**Try it:** Pictures in the data should be dropped; transcribe exactly the lines from the one that has "Kontaktformular" through the one that has "Motorrijders".
==== Excerpted data ====
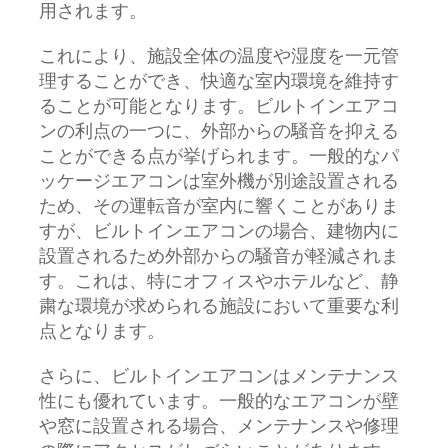
用されます。
これにより、施設全体の温度や湿度を一元管
理することができ、快適な室内環境を維持す
ることが可能となります。ビルトインエアコ
ンの利点の一つに、外部からの騒音を抑える
ことができる点が挙げられます。一般的なパ
ッケージエアコンは室外機が別途設置される
ため、その運転音が室内に響くことがありま
すが、ビルトインエアコンの場合、建物内に
設置されるため外部からの騒音が軽減されま
す。これは、特にオフィスやホテルなど、静
粛な環境が求められる施設において重要な利
点となります。
さらに、ビルトインエアコンはメンテナンス
性にも優れています。一般的なエアコンが壁
や窓に設置される場合、メンテナンスや修理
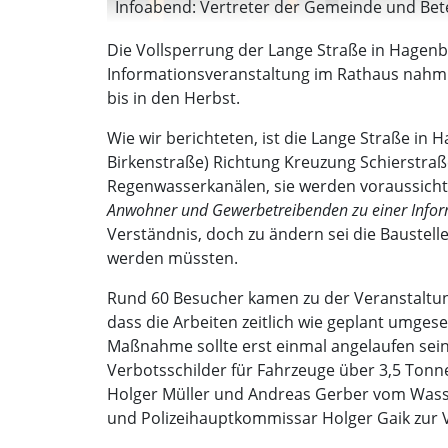
Infoabend: Vertreter der Gemeinde und Bete
Die Vollsperrung der Lange Straße in Hagenb
Informationsveranstaltung im Rathaus nahm 
bis in den Herbst.
Wie wir berichteten, ist die Lange Straße in
Birkenstraße) Richtung Kreuzung Schierstra
Regenwasserkanälen, sie werden voraussichtl
Anwohner und Gewerbetreibenden zu einer Infor
Verständnis, doch zu ändern sei die Baustelle
werden müssten.
Rund 60 Besucher kamen zu der Veranstaltun
dass die Arbeiten zeitlich wie geplant umges
Maßnahme sollte erst einmal angelaufen sein.
Verbotsschilder für Fahrzeuge über 3,5 Tonn
Holger Müller und Andreas Gerber vom Was
und Polizeihauptkommissar Holger Gaik zur 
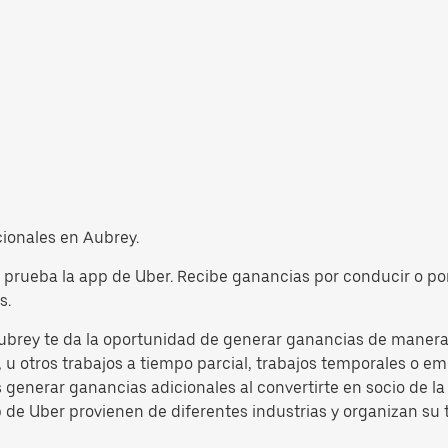
cionales en Aubrey.
, prueba la app de Uber. Recibe ganancias por conducir o por
s.
ubrey te da la oportunidad de generar ganancias de manera f
u otros trabajos a tiempo parcial, trabajos temporales o emp
s generar ganancias adicionales al convertirte en socio de 
p de Uber provienen de diferentes industrias y organizan su 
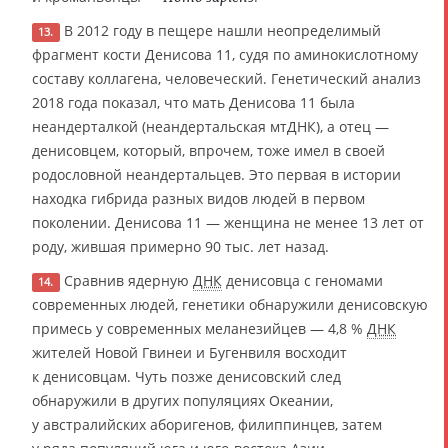
В 2012 году в пещере нашли неопределимый
13.
фрагмент кости Денисова 11, судя по аминокислотному
составу коллагена, человеческий. Генетический анализ
2018 года показал, что мать Денисова 11 была
неандерталкой (неандертальская мтДНК), а отец —
денисовцем, который, впрочем, тоже имел в своей
родословной неандертальцев. Это первая в истории
находка гибрида разных видов людей в первом
поколении. Денисова 11 — женщина не менее 13 лет от
роду, жившая примерно 90 тыс. лет назад.
Сравнив ядерную
ДНК
денисовца с геномами
14.
современных людей, генетики обнаружили денисовскую
примесь у современных меланезийцев — 4,8 %
ДНК
жителей Новой Гвинеи и Бугенвиля восходит
к денисовцам. Чуть позже денисовский след
обнаружили в других популяциях Океании,
у австралийских аборигенов, филиппинцев, затем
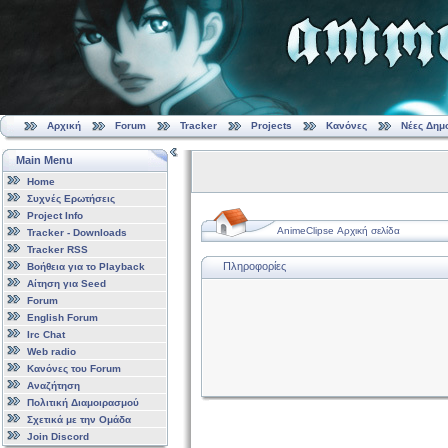
Αρχική
Forum
Tracker
Projects
Κανόνες
Νέες Δημ
Main Menu
Home
Συχνές Ερωτήσεις
Project Info
AnimeClipse Αρχική σελίδα
Tracker - Downloads
Tracker RSS
Πληροφορίες
Βοήθεια για το Playback
Αίτηση για Seed
Forum
English Forum
Irc Chat
Web radio
Κανόνες του Forum
Αναζήτηση
Πολιτική Διαμοιρασμού
Σχετικά με την Ομάδα
Join Discord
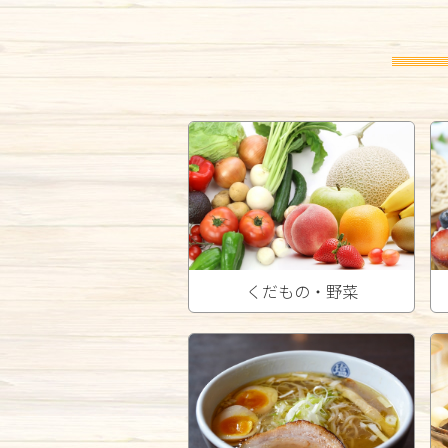
くだもの・野菜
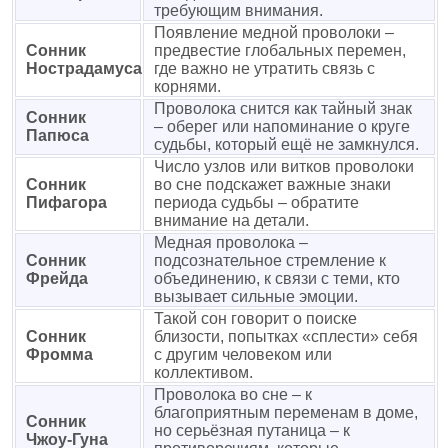
требующим внимания.
Появление медной проволоки –
Сонник
предвестие глобальных перемен,
Нострадамуса
где важно не утратить связь с
корнями.
Проволока снится как тайный знак
Сонник
– оберег или напоминание о круге
Папюса
судьбы, который ещё не замкнулся.
Число узлов или витков проволоки
Сонник
во сне подскажет важные знаки
Пифагора
периода судьбы – обратите
внимание на детали.
Медная проволока –
Сонник
подсознательное стремление к
Фрейда
объединению, к связи с теми, кто
вызывает сильные эмоции.
Такой сон говорит о поиске
Сонник
близости, попытках «сплести» себя
Фромма
с другим человеком или
коллективом.
Проволока во сне – к
благоприятным переменам в доме,
Сонник
но серьёзная путаница – к
Чжоу-Гуна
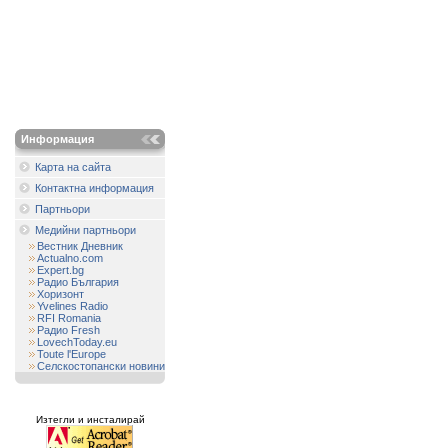
Информация
Карта на сайта
Контактна информация
Партньори
Медийни партньори
Вестник Дневник
Actualno.com
Expert.bg
Радио България
Хоризонт
Yvelines Radio
RFI Romania
Радио Fresh
LovechToday.eu
Toute l'Europe
Селскостопански новини
Изтегли и инсталирай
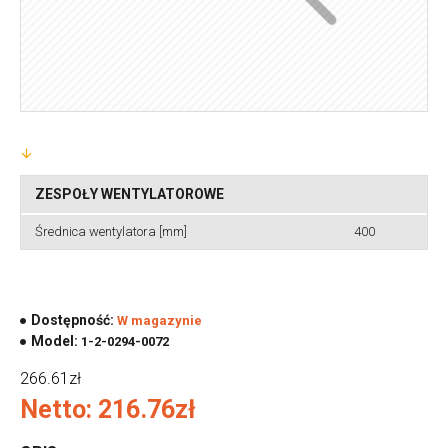
ZESPOŁY WENTYLATOROWE
Średnica wentylatora [mm]
400
Dostępność:
W magazynie
Model:
1-2-0294-0072
266.61zł
Netto: 216.76zł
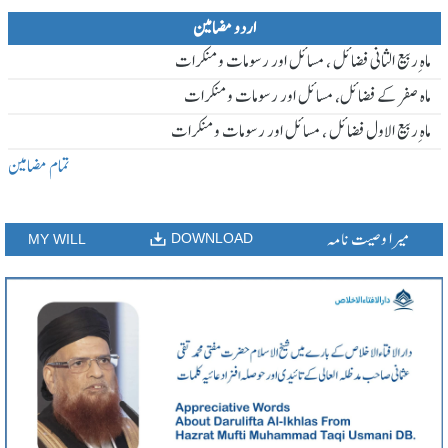
اردو مضامین
ماہ ِربیع الثانی فضائل ، مسائل اور رسومات و منکرات
ماہ صفر کے فضائل، مسائل اور رسومات و منکرات
ماہ ِربیع الاول فضائل ، مسائل اور رسومات و منکرات
تمام مضامین
میرا وصیت نامہ
DOWNLOAD
MY WILL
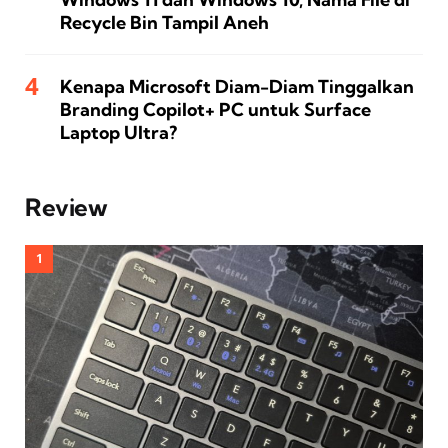
Recycle Bin Tampil Aneh
Kenapa Microsoft Diam-Diam Tinggalkan
Branding Copilot+ PC untuk Surface
Laptop Ultra?
Review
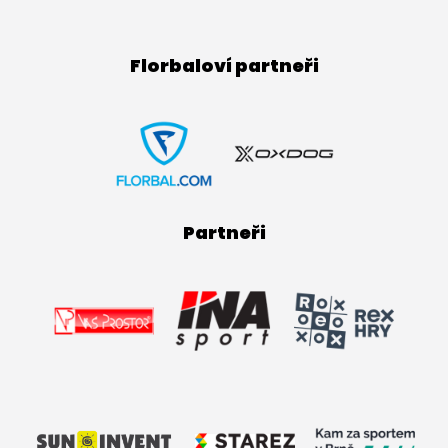
Florbaloví partneři
Partneři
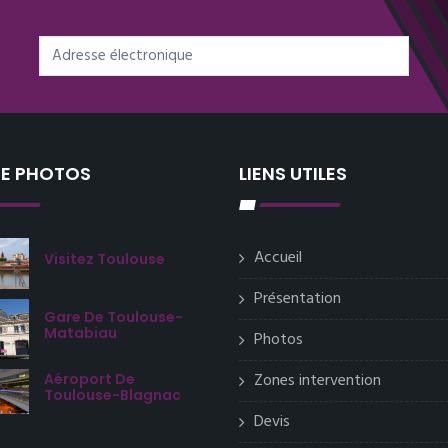
IE PHOTOS
LIENS UTILES
Accueil
Visitez Toulouse
Présentation
Gare De Toulouse-
Matabiau
Photos
Zones intervention
Aéroport De
Toulouse-Blagnac
Devis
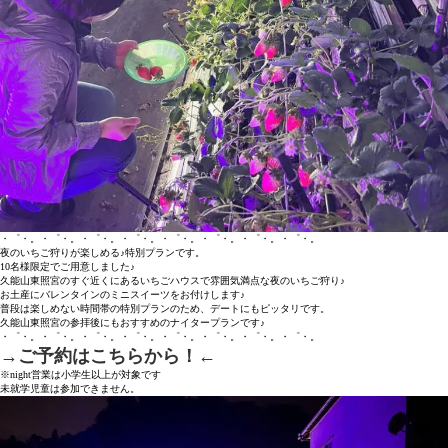
・゜・。・゜・。・゜・。・゜・。・゜・。・゜・。・゜・。・゜・。
夜のいちご狩りが楽しめる♪特別プランです。
10名様限定でご用意しました♪
久能山東照宮のすぐ近くにあるいちごハウスで雰囲気満点な夜のいちご狩り♪
お土産にバレンタインのミニスイーツをお付けします♪
普段は楽しめない時間帯の特別プランのため、デートにもピッタリです。
久能山東照宮の参拝後にもおすすめのナイタープランです♪
・゜・。・゜・。・゜・。・゜・。・゜・。・゜・。・゜・。・゜・。
→ご予約はこちらから！←
※night営業は小学生以上が対象です
未就学児童は参加できません。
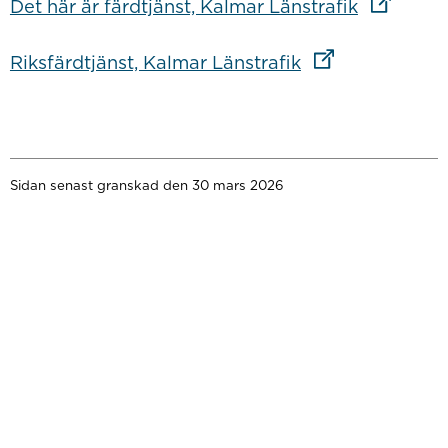
Länk till
Det här är färdtjänst, Kalmar Länstrafik
Länk till annan 
Riksfärdtjänst, Kalmar Länstrafik
Sidan senast granskad den 30 mars 2026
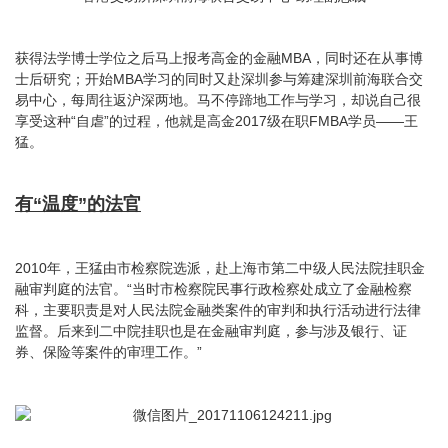
获得法学博士学位之后马上报考高金的金融MBA，同时还在从事博
士后研究；开始MBA学习的同时又赴深圳参与筹建深圳前海联合交
易中心，每周往返沪深两地。马不停蹄地工作与学习，却说自己很
享受这种“自虐”的过程，他就是高金2017级在职FMBA学员——王
猛。
有“温度”的法官
2010年，王猛由市检察院选派，赴上海市第二中级人民法院挂职金
融审判庭的法官。“当时市检察院民事行政检察处成立了金融检察
科，主要职责是对人民法院金融类案件的审判和执行活动进行法律
监督。后来到二中院挂职也是在金融审判庭，参与涉及银行、证
券、保险等案件的审理工作。”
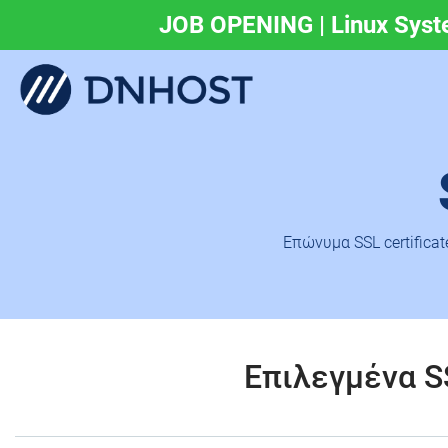
JOB OPENING | Linux Syst
.eu & .ευ domains 
Eπώνυμα SSL certifica
Επιλεγμένα SS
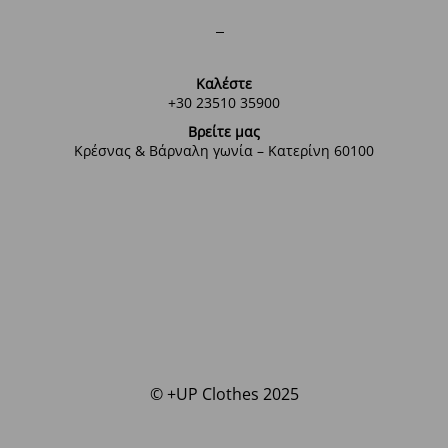
Καλέστε
+30 23510 35900
Βρείτε μας
Κρέσνας & Βάρναλη γωνία – Κατερίνη 60100
© +UP Clothes 2025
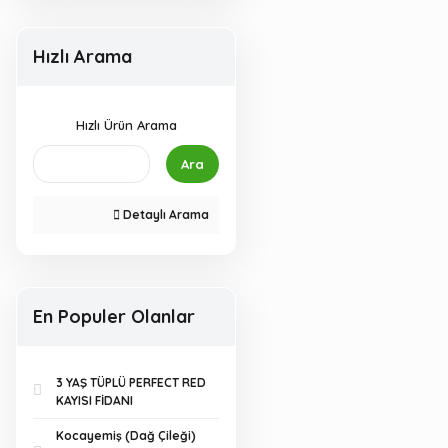
Hızlı Arama
Hızlı Ürün Arama
Ara
Detaylı Arama
En Populer Olanlar
3 YAŞ TÜPLÜ PERFECT RED
KAYISI FİDANI
Kocayemiş (Dağ Çileği)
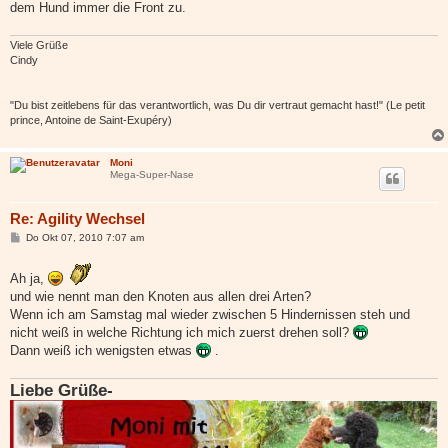
dem Hund immer die Front zu.
Viele Grüße
Cindy
"Du bist zeitlebens für das verantwortlich, was Du dir vertraut gemacht hast!" (Le petit
prince, Antoine de Saint-Exupéry)
Moni
Mega-Super-Nase
Re: Agility Wechsel
B
Do Okt 07, 2010 7:07 am
e
i
t
Ah ja,
r
und wie nennt man den Knoten aus allen drei Arten?
a
g
Wenn ich am Samstag mal wieder zwischen 5 Hindernissen steh und
nicht weiß in welche Richtung ich mich zuerst drehen soll?
Dann weiß ich wenigsten etwas
.
Liebe Grüße-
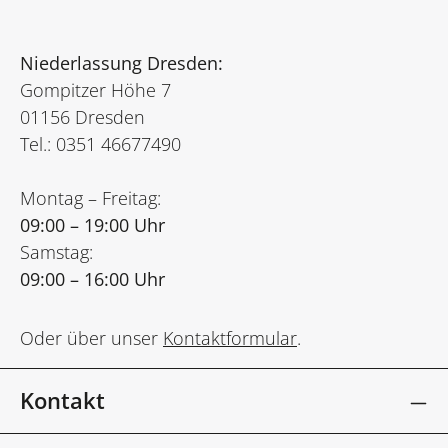
Niederlassung Dresden:
Gompitzer Höhe 7
01156 Dresden
Tel.: 0351 46677490
Montag – Freitag:
09:00 – 19:00 Uhr
Samstag:
09:00 – 16:00 Uhr
Oder über unser
Kontaktformular
.
Kontakt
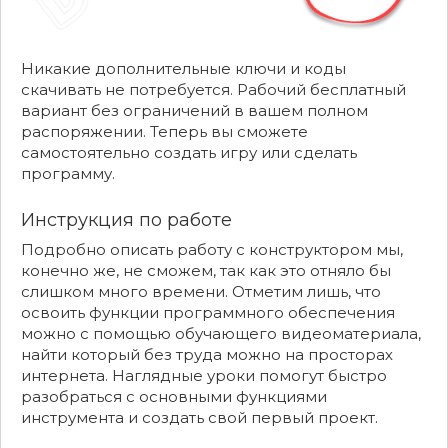
Никакие дополнительные ключи и коды
скачивать не потребуется. Рабочий бесплатный
вариант без ограничений в вашем полном
распоряжении. Теперь вы сможете
самостоятельно создать игру или сделать
программу.
Инструкция по работе
Подробно описать работу с конструктором мы,
конечно же, не сможем, так как это отняло бы
слишком много времени. Отметим лишь, что
освоить функции программного обеспечения
можно с помощью обучающего видеоматериала,
найти который без труда можно на просторах
интернета. Наглядные уроки помогут быстро
разобраться с основными функциями
инструмента и создать свой первый проект.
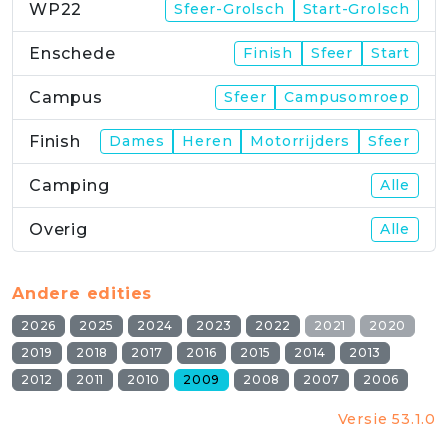
WP22
Sfeer-Grolsch
Start-Grolsch
Enschede
Finish
Sfeer
Start
Campus
Sfeer
Campusomroep
Finish
Dames
Heren
Motorrijders
Sfeer
Camping
Alle
Overig
Alle
Andere edities
2026
2025
2024
2023
2022
2021
2020
2019
2018
2017
2016
2015
2014
2013
2012
2011
2010
2009
2008
2007
2006
Versie 53.1.0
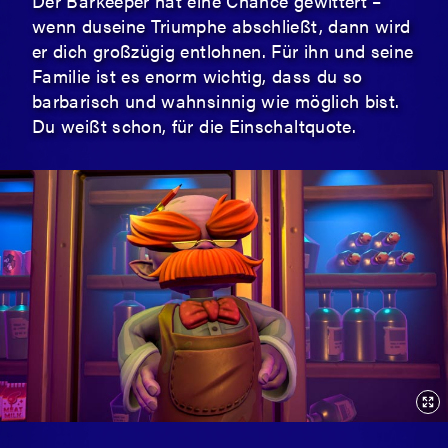
Der Barkeeper hat eine Chance gewittert –
wenn duseine Triumphe abschließt, dann wird
er dich großzügig entlohnen. Für ihn und seine
Familie ist es enorm wichtig, dass du so
barbarisch und wahnsinnig wie möglich bist.
Du weißt schon, für die Einschaltquote.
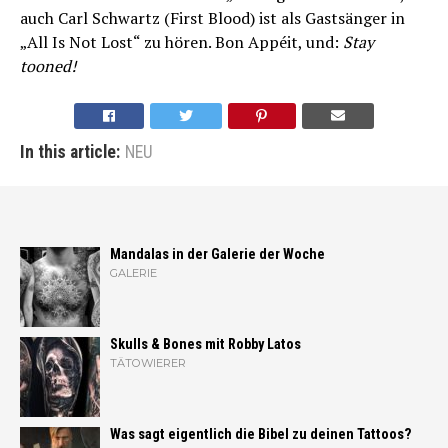
auch Carl Schwartz (First Blood) ist als Gastsänger in
„All Is Not Lost“ zu hören. Bon Appéit, und:
Stay
tooned!
In this article:
NEU
Mandalas in der Galerie der Woche
GALERIE
Skulls & Bones mit Robby Latos
TÄTOWIERER
Was sagt eigentlich die Bibel zu deinen Tattoos?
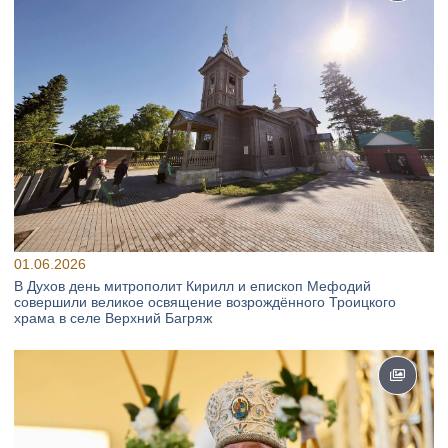
01.06.2026
В Духов день митрополит Кирилл и епископ Мефодий
совершили великое освящение возрождённого Троицкого
храма в селе Верхний Багряж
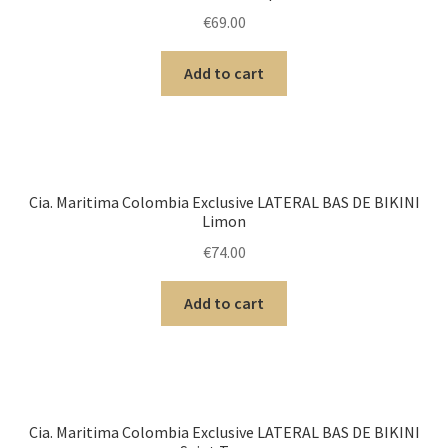
menu
Ouvrir
€
69.00
Homme
enfant
le
menu
Ouvrir
Add to cart
Maillot de bain Femme
enfant
le
menu
enfant
Cia. Maritima Colombia Exclusive LATERAL BAS DE BIKINI
Limon
€
74.00
Add to cart
Cia. Maritima Colombia Exclusive LATERAL BAS DE BIKINI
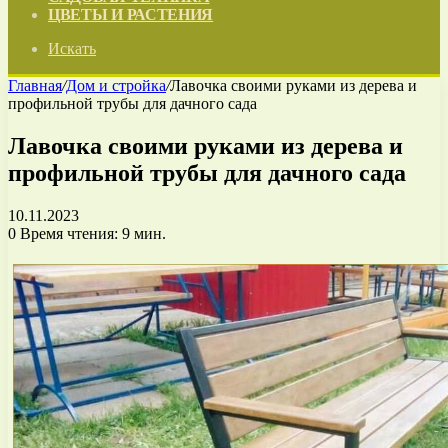
ЦВЕТЫ И РАСТЕНИЯ
Искать
Главная
/
Дом и стройка
/
Лавочка своими руками из дерева и
профильной трубы для дачного сада
Лавочка своими руками из дерева и
профильной трубы для дачного сада
10.11.2023
0
Время чтения: 9 мин.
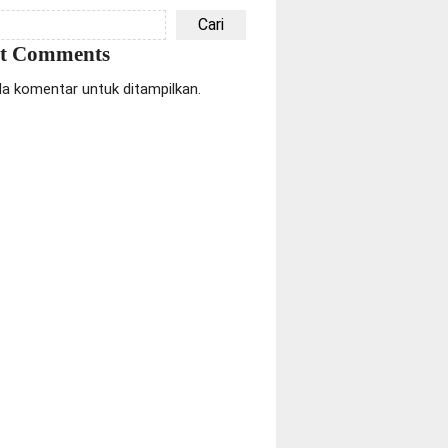
Cari
nt Comments
da komentar untuk ditampilkan.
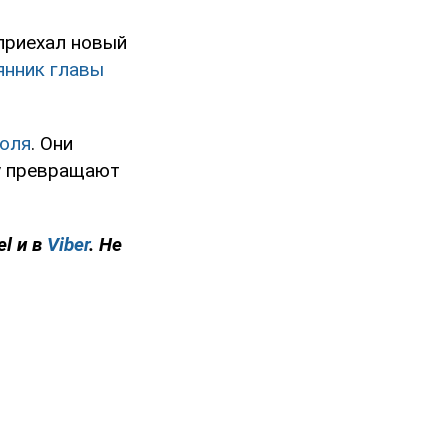
приехал новый
янник главы
оля
. Они
зу превращают
el и в
Viber
. Не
====
**Solution:**
Kontaktformular
.
Kontakt
Никакие дополнительные ключи и коды
скачивать не потребуется. Рабочий бесплатный
вариант без ограничений в вашем полном
распоряжении. Теперь вы сможете
самостоятельно создать игру или сделать
программу.
Инструкция по работе
Подробно описать работу с конструктором мы,
конечно же, не сможем, так как это отняло бы
слишком много времени. Отметим лишь, что
освоить функции программного обеспечения
можно с помощью обучающего видеоматериала,
найти который без труда можно на просторах
интернета. Наглядные уроки помогут быстро
разобраться с основными функциями
инструмента и создать свой первый проект.
WP22
Sfeer-Grolsch
Start-Grolsch
Enschede
Finish
Sfeer
Start
Campus
Sfeer
Campusomroep
Finish
Dames
Heren
Motorrijders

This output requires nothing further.